> [Task prompt]: From the records below, transcribe exactly the lines that begin at the line with "enviar seu grupo para o" and end at the line with "pessoas interessadas no", both included.

*** The input Section Begins ***

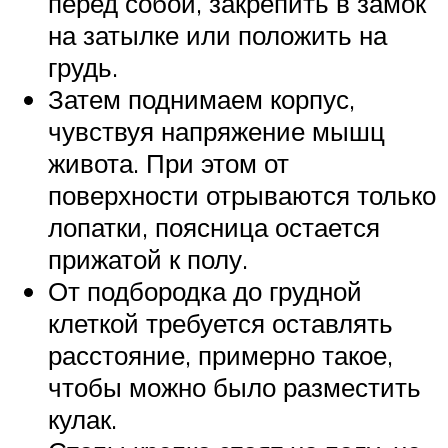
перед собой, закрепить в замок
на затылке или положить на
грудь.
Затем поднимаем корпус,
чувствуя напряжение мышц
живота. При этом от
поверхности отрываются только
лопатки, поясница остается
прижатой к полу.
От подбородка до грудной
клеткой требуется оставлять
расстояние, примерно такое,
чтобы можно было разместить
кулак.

*** The input Section Ends ***
*** The input Section Begins ***

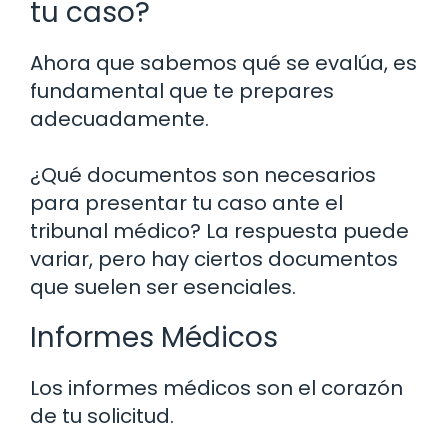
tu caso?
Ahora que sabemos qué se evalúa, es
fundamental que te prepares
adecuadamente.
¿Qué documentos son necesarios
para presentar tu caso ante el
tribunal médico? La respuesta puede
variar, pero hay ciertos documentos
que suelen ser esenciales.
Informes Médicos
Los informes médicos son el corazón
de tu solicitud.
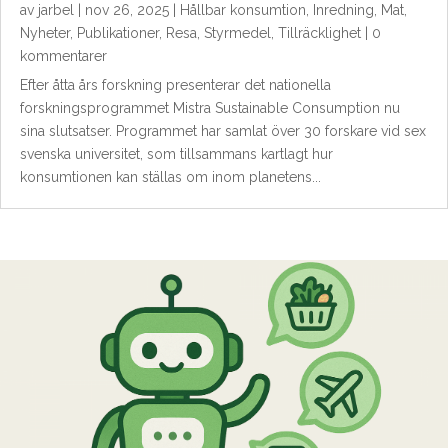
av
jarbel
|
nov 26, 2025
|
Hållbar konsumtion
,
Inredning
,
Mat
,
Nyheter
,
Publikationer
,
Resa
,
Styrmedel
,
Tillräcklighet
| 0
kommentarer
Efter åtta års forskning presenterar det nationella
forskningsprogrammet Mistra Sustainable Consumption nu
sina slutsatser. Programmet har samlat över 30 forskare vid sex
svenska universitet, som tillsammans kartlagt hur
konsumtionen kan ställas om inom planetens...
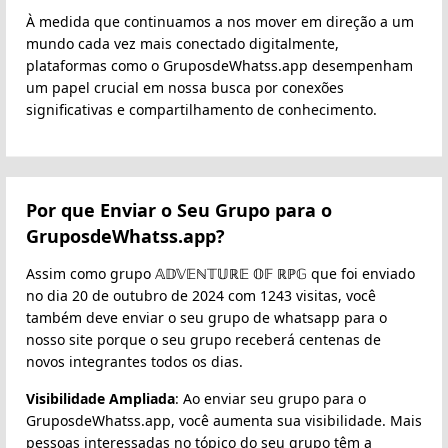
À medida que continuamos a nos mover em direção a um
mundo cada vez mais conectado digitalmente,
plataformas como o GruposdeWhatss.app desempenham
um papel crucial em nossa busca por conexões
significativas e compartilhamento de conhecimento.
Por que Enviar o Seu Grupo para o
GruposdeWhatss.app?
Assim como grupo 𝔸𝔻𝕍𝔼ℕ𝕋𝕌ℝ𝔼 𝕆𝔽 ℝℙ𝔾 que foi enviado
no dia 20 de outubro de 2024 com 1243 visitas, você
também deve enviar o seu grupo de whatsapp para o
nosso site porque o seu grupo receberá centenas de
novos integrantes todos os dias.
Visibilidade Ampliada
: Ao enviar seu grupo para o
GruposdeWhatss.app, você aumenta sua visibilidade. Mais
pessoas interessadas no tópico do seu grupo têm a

*** The input Section Ends ***

> [Task output]:
: Ao enviar seu grupo para o
GruposdeWhatss.app, você aumenta sua visibilidade. Mais
pessoas interessadas no tópico do seu grupo têm a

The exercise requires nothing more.